The better way of presenting the start is to say that $a^4+b^4+c^4 - 2(a^2b^2+b^2c^2+c^2a^2) = (a+b+c)(a+b-c)(a-b+c)(-a+b+c)$ . This is a "well-known" factorization that appears in heron's formula .

Calvin Lin Staff - 4 years ago

Sir, so if use $\sqrt{x}=\sqrt{y} + \sqrt{z}$ correctly, we can continue doing that and state that minimum reached at y=z?

Kelvin Hong - 4 years ago

Ah haha. I got mixed up with the wrong substitution.

You are right to say that equality is achieved at (say) $x = 4, y = 1, z = 1$ . Let me revert point 3.

Calvin Lin Staff - 4 years ago

@Calvin Lin – Haha ,nevermine~ Thanks for explanation~

Kelvin Hong - 4 years ago

About number 4, I know. That's the better way, but I think that not many people know they can get $\sqrt { x } =\sqrt { y } +\sqrt { z }$ from $x^2+y^2+z^2=2(xy+yz+zx)$ without using Heron's formula (for me, I am not allowed to use this until 10th grade), so I want to post this problem and also this for people to understand it.

Steven Jim - 4 years ago

Besides, isn't it $a^4+b^4+c^4 - 2(a^2b^2+b^2c^2+c^2a^2) = (a+b+c)(a+b-c)(a-b+c)(a-b-c)$ ?

Steven Jim - 4 years ago

(=\frac { z+y }{ { (\sqrt { z } +\sqrt { y } ) }^{ 2 } } is greater than half ? How

Ayush Sharma - 3 years, 12 months ago

Just AM - GM.

Steven Jim - 3 years, 12 months ago

Actually I'm getting the answer as $-3$ . Let me explain it... Please tell whether it is correct or not.
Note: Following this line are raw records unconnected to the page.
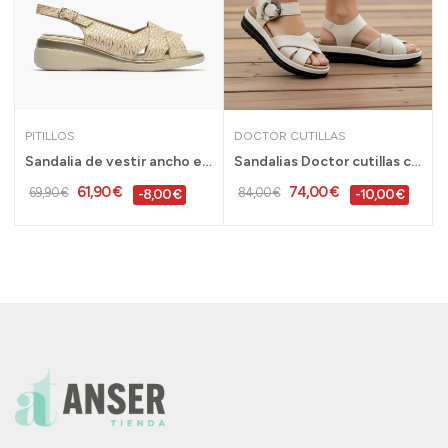
PITILLOS
DOCTOR CUTILLAS
rt...
Sandalia de vestir ancho especial mujer...
Sandalias Doctor cutillas cuña baja bonitas...
61,90 €
74,00 €
69,90 €
84,00 €
-8,00 €
-10,00 €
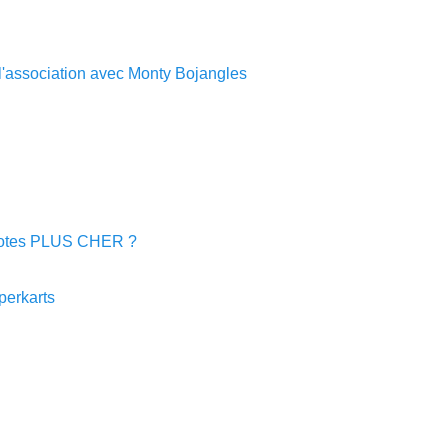
l'association avec Monty Bojangles
potes PLUS CHER ?
perkarts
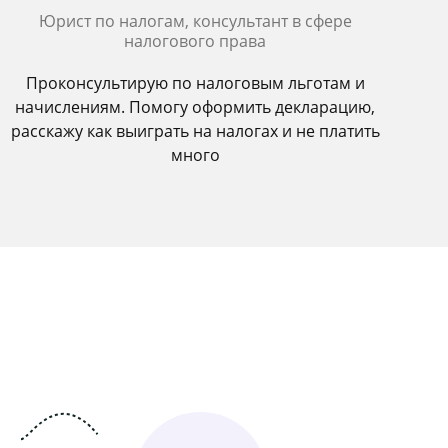
Юрист по налогам, консультант в сфере
налогового права
Проконсультирую по налоговым льготам и
начислениям. Помогу оформить декларацию,
расскажу как выиграть на налогах и не платить
много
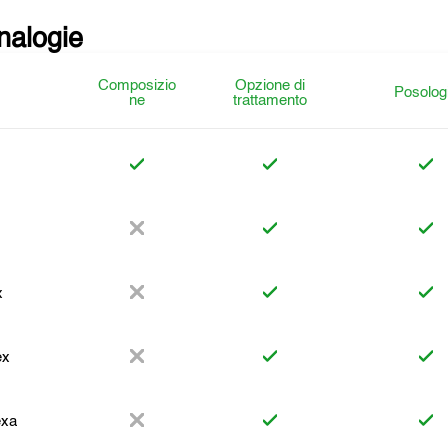
analogie
Composizio
Opzione di
Posolog
ne
trattamento
x
ex
exa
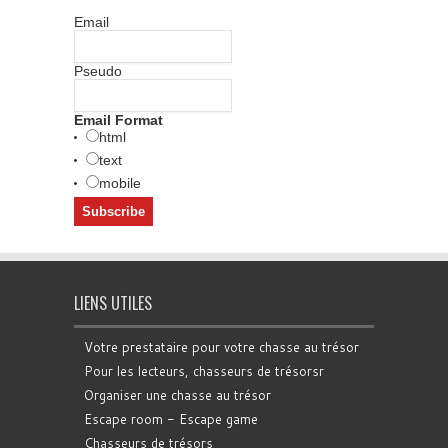
Email
Pseudo
Email Format
html
text
mobile
LIENS UTILES
Votre prestataire pour votre chasse au trésor
Pour les lecteurs, chasseurs de trésorsr
Organiser une chasse au trésor
Escape room - Escape game
Chasseurs de trésors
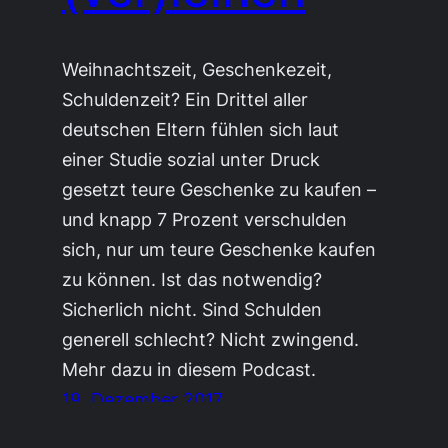
Weihnachtszeit, Geschenkezeit,
Schuldenzeit? Ein Drittel aller
deutschen Eltern fühlen sich laut
einer Studie sozial unter Druck
gesetzt teure Geschenke zu kaufen –
und knapp 7 Prozent verschulden
sich, nur um teure Geschenke kaufen
zu können. Ist das notwendig?
Sicherlich nicht. Sind Schulden
generell schlecht? Nicht zwingend.
Mehr dazu in diesem Podcast.
19. Dezember 2017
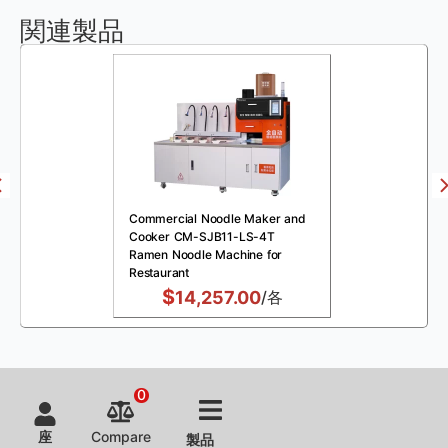
関連製品
Commercial Noodle Maker and
Cooker CM-SJB11-LS-4T
Ramen Noodle Machine for
Restaurant
$
14,257.00
/各
0
座
Compare
製品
To reduce typing as I'm not too good at latex, I'll skip some steps...please forgive me for that...but I got the answer by just mere simplification.

I write the given data as $(x+y+z)^2=4(xy+yz+zx)$

So this must mean that $(x+y+z)>0$ Let this be $(i)$ and $(xy+yz+zx)>0$ , let this be $(ii)$ because they are all positive real numbers. I'll keep this aside for the time being.

Now If we simplify the expression for which min value is asked, we get, $\dfrac{x^{2}y+xy^{2}+y^{2}z+z^{2}y+z^{2}x+zx^{2}}{xyz}$

Again we'll go back... Let me multiply $(i)$ and $(ii)$ . Hence I'll be getting $x^{2}y+xy^{2}+y^{2}z+z^{2}y+z^{2}x+zx^{2}+3xyz>0$ .

Dividing throughout by $xyz$ , we get,

$\dfrac{x^{2}y+xy^{2}+y^{2}z+z^{2}y+z^{2}x+zx^{2}}{xyz}+3>0$

Hence, $\dfrac{x^{2}y+xy^{2}+y^{2}z+z^{2}y+z^{2}x+zx^{2}}{xyz}>-3$

Which is the required answer. Anything wrong in this? @Calvin Lin , can you please check it out?